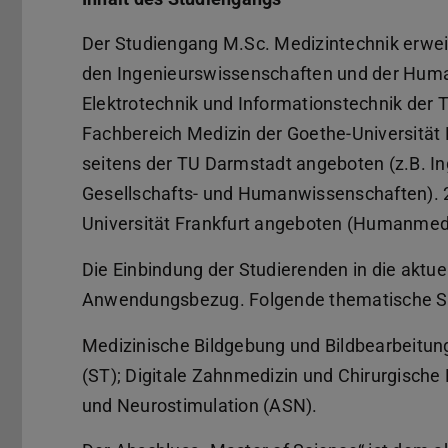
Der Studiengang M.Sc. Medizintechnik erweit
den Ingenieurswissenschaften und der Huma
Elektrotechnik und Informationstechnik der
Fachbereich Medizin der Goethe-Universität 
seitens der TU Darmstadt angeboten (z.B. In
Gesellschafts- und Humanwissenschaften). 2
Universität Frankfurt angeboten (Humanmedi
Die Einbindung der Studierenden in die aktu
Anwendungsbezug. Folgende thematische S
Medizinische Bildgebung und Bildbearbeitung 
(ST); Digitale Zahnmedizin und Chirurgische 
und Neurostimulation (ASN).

***

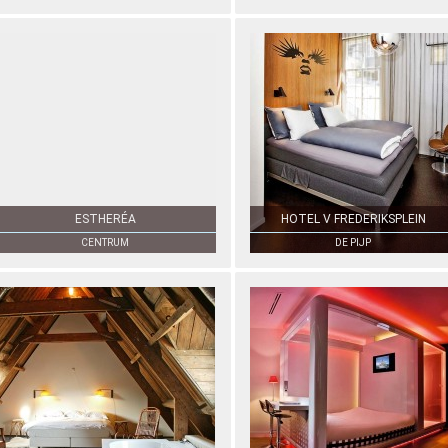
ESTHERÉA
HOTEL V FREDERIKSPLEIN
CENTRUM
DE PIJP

***

What is expected: Start with the line above that contains "Universität Frankfurt angeboten (Humanmedi" and end with the line that contains "und Neurostimulation (ASN).". Write out those lines exactly, and only those.

Result for this task:
Universität Frankfurt angeboten (Humanmedi
Die Einbindung der Studierenden in die aktu
Anwendungsbezug. Folgende thematische S
Medizinische Bildgebung und Bildbearbeitung 
(ST); Digitale Zahnmedizin und Chirurgische 
und Neurostimulation (ASN).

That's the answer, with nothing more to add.